Si è ripetuto, a grandi linee, lo schema libico: mentre Stati Uniti e Germania consigliavano un approccio prudente per “mettere in sicurezza” il cosiddetto Stato fallito maliano, la Francia ha invece premuto sull’acceleratore della crisi per ottenere un coinvolgimento militare diretto “occidentale”, appellandosi alle solite urgenze connesse ai “diritti umani”, alla salvezza delle vite umane e, dulcis in fundo, alla vitale necessità di sradicare la mala pianta del terrorismo fondamentalista da quelle lontane – ma evidentemente non troppo – plaghe.

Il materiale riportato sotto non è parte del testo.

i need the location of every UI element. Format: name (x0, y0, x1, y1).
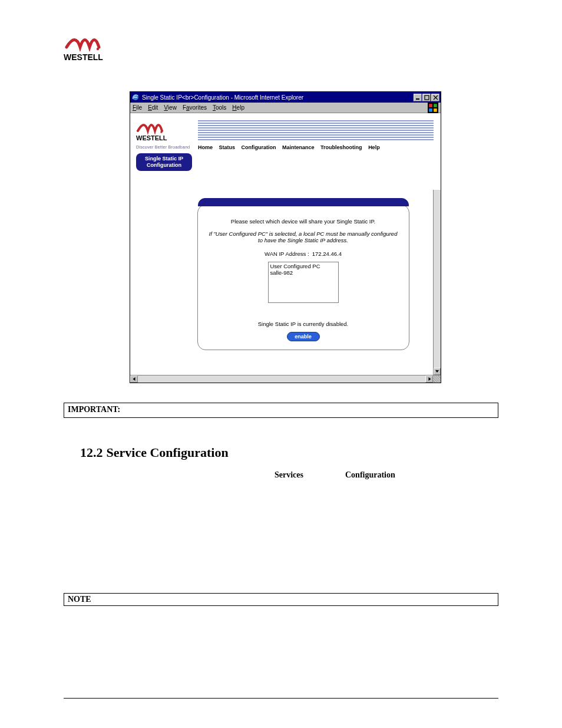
important-callout: IMPORTANT: (64, 403, 498, 418)
svg-rect-6 (429, 104, 432, 107)
window-maximize-button[interactable] (422, 94, 431, 101)
ie-app-icon (131, 93, 140, 101)
ie-flag-icon (428, 103, 438, 113)
note-label: NOTE (68, 595, 91, 604)
word-configuration: Configuration (345, 470, 395, 480)
important-label: IMPORTANT: (68, 405, 120, 414)
wan-ip-value: 172.24.46.4 (312, 251, 342, 257)
window-close-button[interactable] (431, 94, 439, 101)
nav-home[interactable]: Home (198, 144, 213, 150)
menu-help[interactable]: Help (232, 104, 244, 111)
menu-favorites[interactable]: Favorites (183, 104, 207, 111)
router-page-body: Please select which device will share yo… (183, 205, 423, 371)
scroll-track[interactable] (138, 375, 425, 383)
nav-maintenance[interactable]: Maintenance (282, 144, 315, 150)
svg-point-10 (160, 131, 163, 133)
footer-separator (64, 698, 498, 699)
note-callout: NOTE (64, 593, 498, 606)
scroll-left-button[interactable] (130, 375, 138, 383)
svg-rect-9 (434, 108, 437, 112)
window-title: Single Static IP<br>Configuration - Micr… (142, 94, 414, 101)
window-titlebar: Single Static IP<br>Configuration - Micr… (130, 92, 441, 103)
window-minimize-button[interactable] (414, 94, 422, 101)
svg-rect-3 (416, 98, 419, 100)
scroll-right-button[interactable] (425, 375, 433, 383)
device-listbox[interactable]: User Configured PC salle-982 (268, 262, 339, 303)
section-number: 12.2 (80, 445, 103, 460)
config-panel: Please select which device will share yo… (197, 205, 409, 350)
panel-note: If "User Configured PC" is selected, a l… (198, 230, 409, 243)
westell-logo: WESTELL (64, 29, 117, 65)
browser-screenshot: Single Static IP<br>Configuration - Micr… (130, 91, 441, 383)
menu-edit[interactable]: Edit (148, 104, 158, 111)
menu-tools[interactable]: Tools (213, 104, 226, 111)
window-resize-grip[interactable] (433, 375, 441, 383)
horizontal-scrollbar[interactable] (130, 375, 441, 383)
browser-menubar: File Edit View Favorites Tools Help (130, 103, 441, 113)
sidebar-active-item[interactable]: Single Static IP Configuration (136, 153, 192, 171)
menu-file[interactable]: File (133, 104, 142, 111)
svg-rect-7 (434, 104, 437, 107)
menu-view[interactable]: View (164, 104, 177, 111)
svg-rect-8 (429, 108, 432, 112)
nav-troubleshooting[interactable]: Troubleshooting (320, 144, 362, 150)
page: WESTELL Single Static IP<br>Configuratio… (0, 0, 562, 728)
router-tagline: Discover Better Broadband (136, 145, 190, 149)
section-title: Service Configuration (107, 445, 229, 460)
panel-instruction: Please select which device will share yo… (198, 218, 409, 225)
listbox-option[interactable]: salle-982 (270, 270, 336, 276)
wan-ip-label: WAN IP Address : (265, 251, 309, 257)
svg-point-0 (97, 48, 99, 50)
nav-configuration[interactable]: Configuration (242, 144, 276, 150)
router-nav: Home Status Configuration Maintenance Tr… (198, 144, 385, 150)
wan-ip-line: WAN IP Address : 172.24.46.4 (198, 251, 409, 257)
svg-rect-4 (425, 95, 429, 100)
word-services: Services (275, 470, 303, 480)
router-page-header: WESTELL Discover Better Broadband (130, 113, 441, 190)
panel-header-bar (198, 198, 409, 206)
router-westell-logo: WESTELL (136, 117, 183, 143)
svg-text:WESTELL: WESTELL (64, 52, 103, 62)
section-heading: 12.2Service Configuration (80, 445, 229, 460)
browser-viewport: WESTELL Discover Better Broadband (130, 113, 441, 375)
header-stripes (198, 119, 434, 141)
svg-text:WESTELL: WESTELL (136, 134, 167, 141)
scroll-down-button[interactable] (434, 368, 441, 375)
status-text: Single Static IP is currently disabled. (198, 321, 409, 327)
nav-status[interactable]: Status (219, 144, 236, 150)
nav-help[interactable]: Help (368, 144, 380, 150)
enable-button[interactable]: enable (287, 332, 320, 341)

Come ex potenza coloniale la Francia sente di avere degli “obblighi morali” verso i Paesi un tempo assoggettati alla sua politica di sfruttamento economico e di oppressione politica, insomma alla sua opera di civilizzazione capitalistica. Non si tratta di un’operazione di gendarmeria, ha detto Hollande, ma di un intervento fraterno e umanitario. Come non credergli…

francafrique_500Per il Paese d’Oltralpe si tratta naturalmente di puntellare una sua importante riserva di caccia, o ciò che resta di essa, collocata in un contesto geopolitico sempre più importante, soprattutto in grazia delle materie prime custodite nel ventre dell’area  che si estende dal Sahara al Sahel (non solo petrolio e gas, ma anche uranio e metalli preziosi), e sempre più caldo, anche per l’affollamento di potenze che cercano di portare a casa più bottino possibile. Ultimamente è la Cina che sta rafforzando la sua presenza sistemica (economica e politica) un po’ ovunque nel Continente africano. «In Mali la Cina si è insediata nei settori delle costruzioni e dell’industria leggera, dal tessile allo zucchero e ai farmaci. Tanto che nel 2008 l’interscambio commerciale tra i due Paesi, che hanno alle spalle 59 anni di relazioni diplomatiche, ha raggiunto quota 230 milioni di dollari … Affascinata dalla Cina, però, l’Africa deve tutelare la sua economia interna e non dimenticare di guardare al futuro per evitare di ritrovarsi sempre più dipendente, in questo caso dalla Repubblica Popolare (Alessia Virdis, Limes, 26 febbraio 2009). Per molti Paesi africani il capitalismo cinese sta diventando la strada obbligata verso la modernità e lo sviluppo economico, ed è evidente che l’attivismo economico-politico della Cina non sempre si “armonizza” con gli interessi “occidentali”. Anche per questo l’iniziativa francese è supportata, almeno in questa fase, dagli Stati Uniti.

Attraverso l’uso della forza militare, i francesi cercano anche di reagire alla loro sempre più manifesta debolezza sistemica (con conseguente appannamento del già declassato «rango Transalpino»), e ciò ha un grande significato sia sul terreno della politica estera, soprattutto nel loro rapporto con i tedeschi (secondo il Corriere della Sera del 13 gennaio «In Europa non mancano i malumori, in particolare a Berlino, dove il ministro degli Esteri Guido Westerwelle ha escluso l’invio di truppe in Mali e lanciato un appello per una “soluzione politica” della crisi»); sia su quello della politica interna, la quale deve fare i conti con un quadro sociale sempre più “mosso” dalla crisi economica. Sembra addirittura che non pochi giovani francesi di origine araba si siano spostati nel Maghreb islamico per unirsi ad Al Qaeda, la quale nuota come un pescecane nel mare del fondamentalismo jihadista creato dal disagio sociale, dalla miseria e dalle lotte per il potere economico e politico in atto in tutto il mondo islamico.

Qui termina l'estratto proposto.